Rohan Chakravarty is a student at Harvard Law School and a member of the Labor and Employment Lab.
During the 2024 presidential campaign, both President Trump and Vice President Harris expressed support for eliminating taxes on tipped wages. The President did so in June 2024 after a Las Vegas server complained to him about the taxes. In August 2024, also in Las Vegas, Vice President Harris promised to “eliminate taxes on tips for service and hospitality workers,” a seemingly more circumscribed policy than the proposal from Trump.
Since the Presidential candidates announced their support for the tax move, Senator Cruz has introduced the No Tax on Tips Act, to allow taxpayers to deduct the amount earned by cash tips from their taxable income. The bill was supported by Democratic Nevada Senators Cortez Masto and Rosen. Florida Representative Byron Donalds later introduced a companion bill in the House. And at least 20 states have had similar proposals move through their state legislatures, although none have yet passed.
That these policy proposals were first made in Nevada makes sense given that Nevada has the highest concentration of tipped workers of any state. In a statement, the Culinary Workers Union of Nevada wrote that “this bipartisan legislation will allow hospitality workers to keep their tips without paying federal income tax on them,” describing such taxation as “unfair.”
Nonetheless, the most recent House budget resolution did not eliminate taxes on tips, despite President Trump’s campaign promise to do so. How should worker advocates understand the proposal?
Theoretically, there are at least three ways Congress might eliminate taxes on tips. First, as Senator Cruz has proposed, Congress could allow tipped employees to deduct the amount they receive in tips in a given year from their total taxable income for that year.

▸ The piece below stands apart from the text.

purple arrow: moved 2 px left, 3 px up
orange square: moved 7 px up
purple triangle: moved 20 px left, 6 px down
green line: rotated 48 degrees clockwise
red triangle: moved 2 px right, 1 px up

Second, Congress could amend the Internal Revenue Code to exclude tipped wages from ordinary income. This differs from the first option because it would mean that the employee would not have to report tips to the IRS or seek any tax refunds because of tips at the end of the year. Third, Congress could offer tax credits at the end of each year to people who earn part of their income through tips, similar to the Earned Income Tax Credit (EITC) for low-income workers.
But it is worth reflecting on who these proposals leave out. First, perhaps obviously, the proposal only benefits tipped workers and leaves out huge numbers of other low-income workers who don’t earn tips. Indeed, over 90% of hourly low-income workers do not get tips. Further, as One Fair Wage, a nonprofit dedicated to raising restaurant workers’ wages, wrote in a Facebook post, nearly ⅔ of restaurant workers couldn’t benefit from the proposal because they don’t make enough to file federal income taxes. And eliminating taxes on tips might actually hurt those restaurant workers who do pay federal taxes by raising their incomes enough such that they lose eligibility for other tax credits, like the Earned Income Tax Credit (EITC) and the Child Tax Credit (CTC).
It is also true that, even within the service industry, some workers get tips and others don’t. One might imagine that in a single restaurant, waiters and other front-of-house staff might qualify for the tax break on tips, while chefs, janitors, and other back-of-house employees would not see the same tax benefits. In tax circles, this is described as a “horizontal equity” problem; two employees may earn the same amount of income but have different tax burdens.
Second, the monetary relief from eliminating taxes on tips might largely flow to employers over employees. How so? Employers might respond to the tax change by making more of their positions tipped instead of salaried and then paying their tipped employees an even lower base salary on the ground that the tax change makes up for the pay cut. As such, eliminating taxes on tips might just be a windfall to employers rather than relief for workers.
Third, other, non-service industries may look to exploit the new opening in the tax code. For example, it might be reasonable to expect the financial and legal industries to try classifying employees’ year-end bonuses as tips to tax advantage their employees. Financial and legal service providers might try to convince their clients to pay part of their fees as “tips” for services. Exploitation seems especially possible under the Republicans’ version of the bill, which places practically no limitation on what qualifies as a tip. The fact that these industries employ generally high-earners would be irrelevant here; only some of the proposed versions of the policy specify limitations on the amount that taxpayers may deduct from their total year’s earnings. Senator Cruz’s version contains no such limitation.
Finally, if the goal of these proposals is to send money to low-income workers, why not just raise the minimum wage, using the lever that most uniformly helps those workers? Efforts to increase the minimum wage may well be stalled under the current administration. Under the Fair Labor Standards Act (FLSA), the federal minimum wage is $7.25 per hour. But the federal minimum wage for tipped employees is $2.13 per hour before tips, which means that employers may credit up to $5.12 per hour of tips against minimum wage. It is not clear that there is any benefit to having a tipped minimum wage separate from the total minimum wage. If the stated goal of eliminating taxes on tips is to get monetary relief to workers, the government should pursue that goal more directly by ensuring consistently higher wages rather than continually subjecting workers to the fluctuations of tipped wages.